Tier-1 bytecode generation¶

What you'll learn: how japes eliminates reflective-dispatch overhead by emitting a hidden class per system at plan-build time. We'll cover the java.lang.classfile API, the hidden-class lifecycle, why every argument is hoisted to a local before the loop starts, and why dispatch to the user method is a plain invokevirtual. If you came here from @Filter(Changed) and expected to find reflection: there is none. The per-entity loop the JIT sees is the same shape as any hand-written Java loop.

The dispatch problem tier-1 solves¶

Every system in japes — @System, @ForEachPair, @Exclusive — is a plain Java method on some user-owned class. At some point the scheduler has to call that method, many times per tick, from inside a loop the scheduler owns. The naive way to do that is reflection:

Method m = ...;
Object[] args = new Object[paramCount];
for (int slot = 0; slot < chunk.count(); slot++) {
    fillArgs(args, chunk, slot);    // Load each component into args[i]
    m.invoke(userInstance, args);   // Reflective dispatch
    flushMuts(args);                // Write back any Mut<T> values
}

That works and japes still ships it as a tier-2 fallback (SystemExecutionPlan.processChunk, SystemInvoker). What it costs is per-invocation overhead the JIT cannot inline through: the Method.invoke path goes through NativeMethodAccessorImpl, Object[] boxing of value parameters, and a spreader MethodHandle that defeats the per-call-site inliner for the user body. Measurably: ~1.3 ns / entity on the simple iteration micros, plus allocation for any boxed primitive. On a 10 000 entity chunk that is 13 µs of pure dispatch before the user body runs at all.

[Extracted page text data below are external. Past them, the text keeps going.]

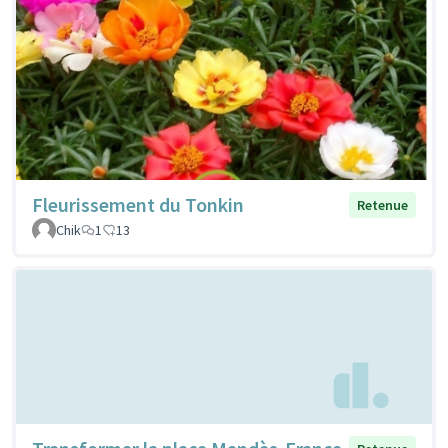
Fleurissement du Tonkin
Retenue
Chik
1
13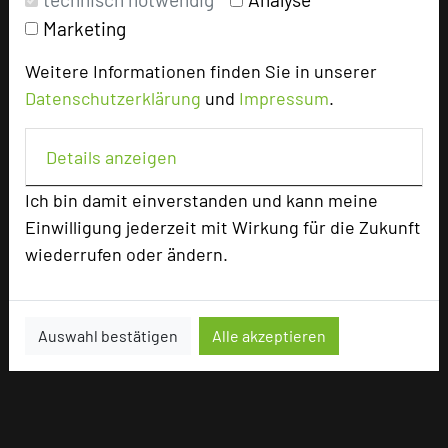
Marketing
Weitere Informationen finden Sie in unserer
Datenschutzerklärung
und
Impressum
.
Details anzeigen
Ich bin damit einverstanden und kann meine
Einwilligung jederzeit mit Wirkung für die Zukunft
wiederrufen oder ändern.
Auswahl bestätigen
Alle akzeptieren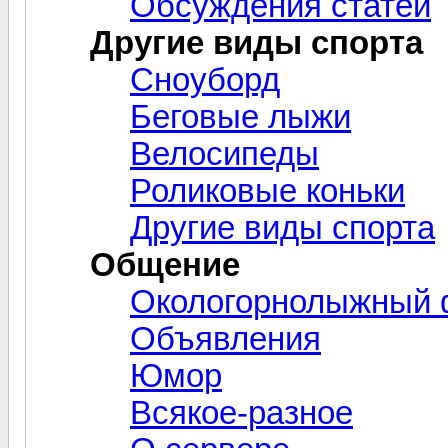
Обсуждения статей
Другие виды спорта
Сноуборд
Беговые лыжи
Велосипеды
Роликовые коньки
Другие виды спорта
Общение
Окологорнолыжный
Объявления
Юмор
Всякое-разное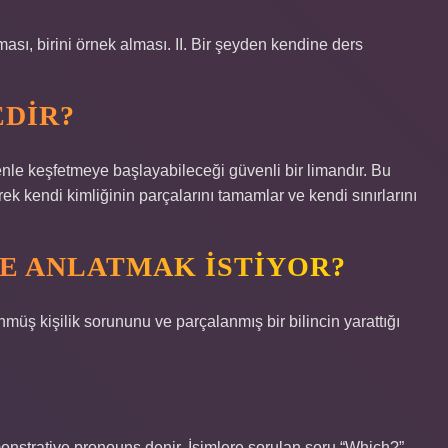
rması, birini örnek alması. II. Bir şeyden kendine ders
EDIR?
enle keşfetmeye başlayabileceği güvenli bir limandır. Bu
rek kendi kimliğinin parçalarını tamamlar ve kendi sınırlarını
E ANLATMAK ISTIYOR?
nmüş kişilik sorununu ve parçalanmış bir bilincin yarattığı
 demonstrative pronouns denir. İsimlere sorulan soru “Which?”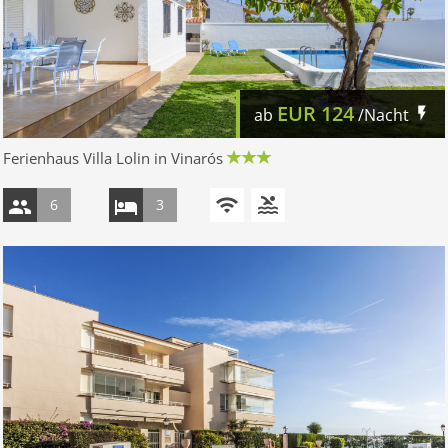
EUR
124
ab
/Nacht
Ferienhaus Villa Lolin in Vinarós
6
3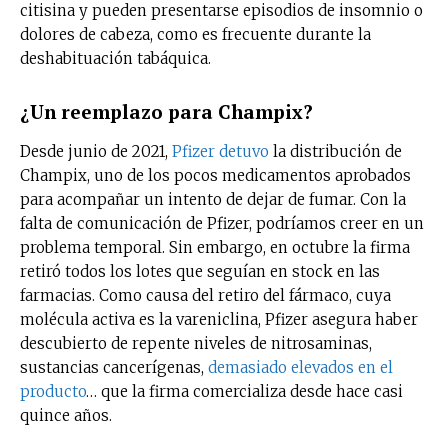
citisina y pueden presentarse episodios de insomnio o
dolores de cabeza, como es frecuente durante la
deshabituación tabáquica.
¿Un reemplazo para Champix?
Desde junio de 2021,
Pfizer detuvo
la distribución de
Champix, uno de los pocos medicamentos aprobados
para acompañar un intento de dejar de fumar. Con la
falta de comunicación de Pfizer, podríamos creer en un
problema temporal. Sin embargo, en octubre la firma
retiró todos los lotes que seguían en stock en las
farmacias. Como causa del retiro del fármaco, cuya
molécula activa es la vareniclina, Pfizer asegura haber
descubierto de repente niveles de nitrosaminas,
sustancias cancerígenas,
demasiado elevados en el
producto
… que la firma comercializa desde hace casi
quince años.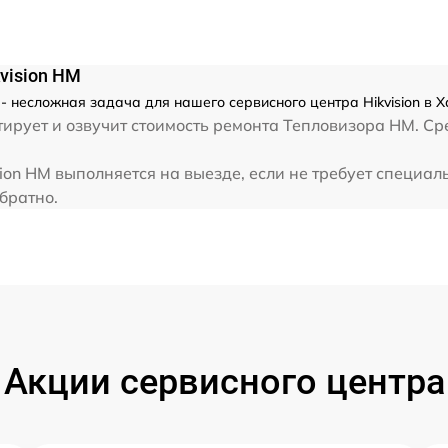
vision HM
 - несложная задача для нашего сервисного центра Hikvision в 
рует и озвучит стоимость ремонта Тепловизора HM. Сред
ion HM выполняется на выезде, если не требует специа
обратно.
Акции сервисного центра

Tier-1 replaces the loop itself. Instead of a generic dispatcher, the plan-build step emits a hidden class whose process(Chunk, long) method is a tight loop over the chunk, with every argument loaded in straight-line bytecode, and a invokevirtual to the user method at the bottom. The JIT sees that invokevirtual at a single call site and inlines the user body directly into the generated loop.

The three generators¶

japes ships three tier-1 generators, one per system shape. They all use the same java.lang.classfile API and the same hidden-class trick, but target different runtime interfaces.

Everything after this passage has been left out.